Activity = Every line from the one containing "偷偷学了2个月的钢琴，然后向我炫耀学习成果" to the one containing "高、又能独立活动的手指" in the records below, both included, must be set down exactly, and no other line.

==== Recorded data

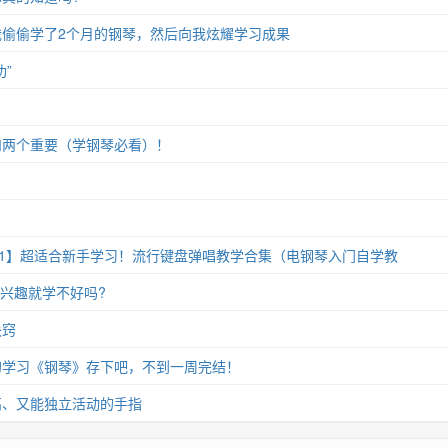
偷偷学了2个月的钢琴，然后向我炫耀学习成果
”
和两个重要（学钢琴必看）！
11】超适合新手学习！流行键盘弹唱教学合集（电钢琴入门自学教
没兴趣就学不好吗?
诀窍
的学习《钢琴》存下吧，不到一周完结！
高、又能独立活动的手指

========
==== Recorded data

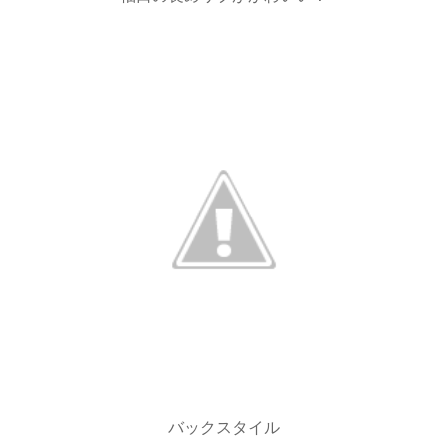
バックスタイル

========

Exercise solution =
偷偷学了2个月的钢琴，然后向我炫耀学习成果
”
和两个重要（学钢琴必看）！
11】超适合新手学习！流行键盘弹唱教学合集（电钢琴入门自学教
没兴趣就学不好吗?
诀窍
的学习《钢琴》存下吧，不到一周完结！
高、又能独立活动的手指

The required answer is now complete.